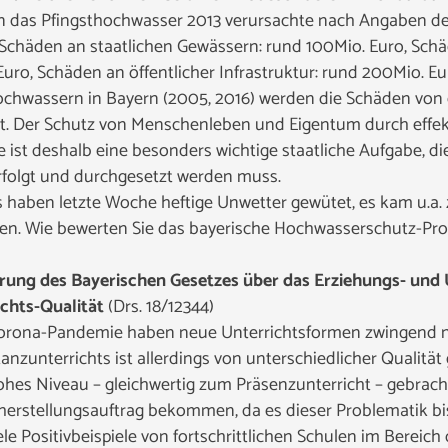
in das Pfingsthochwasser 2013 verursachte nach Angaben de
n Schäden an staatlichen Gewässern: rund 100Mio. Euro, Sch
 Euro, Schäden an öffentlicher Infrastruktur: rund 200Mio. E
chwassern in Bayern (2005, 2016) werden die Schäden von d
ert. Der Schutz von Menschenleben und Eigentum durch effek
t deshalb eine besonders wichtige staatliche Aufgabe, die
erfolgt und durchgesetzt werden muss.
ns haben letzte Woche heftige Unwetter gewütet, es kam u
ken. Wie bewerten Sie das bayerische Hochwasserschutz-Pr
rung des Bayerischen Gesetzes über das Erziehungs- und
ichts-Qualität
(Drs. 18/12344)
Corona-Pandemie haben neue Unterrichtsformen zwingend 
nzunterrichts ist allerdings von unterschiedlicher Qualitä
ohes Niveau – gleichwertig zum Präsenzunterricht – gebrac
herstellungsauftrag bekommen, da es dieser Problematik b
 Positivbeispiele von fortschrittlichen Schulen im Bereich d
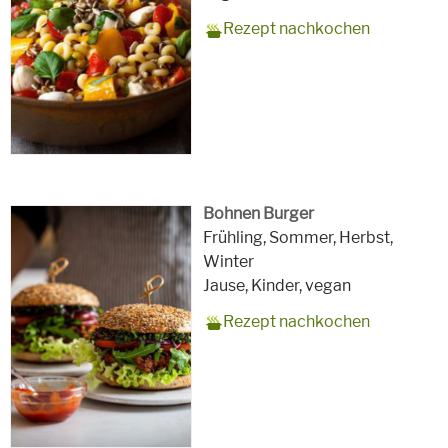
Rezept nachkochen
Bohnen Burger
Zubereitungszeit
90 Minuten plus Einweich- &
Rezept
3 große bis 5 kleinere Burger
Saison
Frühling, Sommer, Herbst,
Kochzeit für die Bohnen
für
Winter
Schlagworte
Jause, Kinder,
vegan
Rezept nachkochen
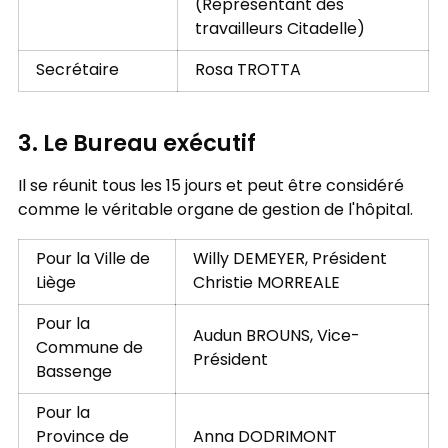
(Représentant des
travailleurs Citadelle)
Secrétaire
Rosa TROTTA
3. Le Bureau exécutif
Il se réunit tous les 15 jours et peut être considéré
comme le véritable organe de gestion de l'hôpital.
Pour la Ville de
Willy DEMEYER, Président
Liège
Christie MORREALE
Pour la
Audun BROUNS, Vice-
Commune de
Président
Bassenge
Pour la
Province de
Anna DODRIMONT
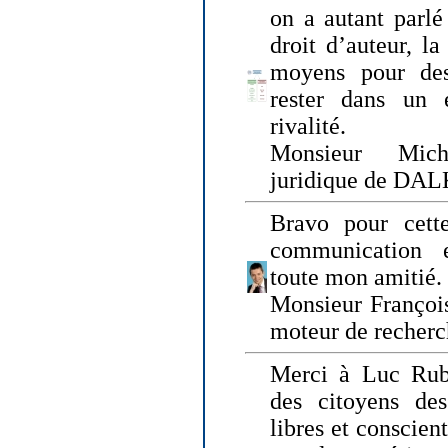
on a autant parlé
droit d’auteur, l
moyens pour des
rester dans un 
rivalité.
Monsieur Mich
juridique de DA
Bravo pour cette
communication e
toute mon amitié.
Monsieur Françoi
moteur de recherc
Merci à Luc Rubi
des citoyens d
libres et conscient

------------

▶ Problem to solve: Which lines above include the word "Schäden"? Return each one.

▶ Output of the task:
n Schäden an staatlichen Gewässern: rund 100Mio. Euro, Sch
 Euro, Schäden an öffentlicher Infrastruktur: rund 200Mio. E
chwassern in Bayern (2005, 2016) werden die Schäden von d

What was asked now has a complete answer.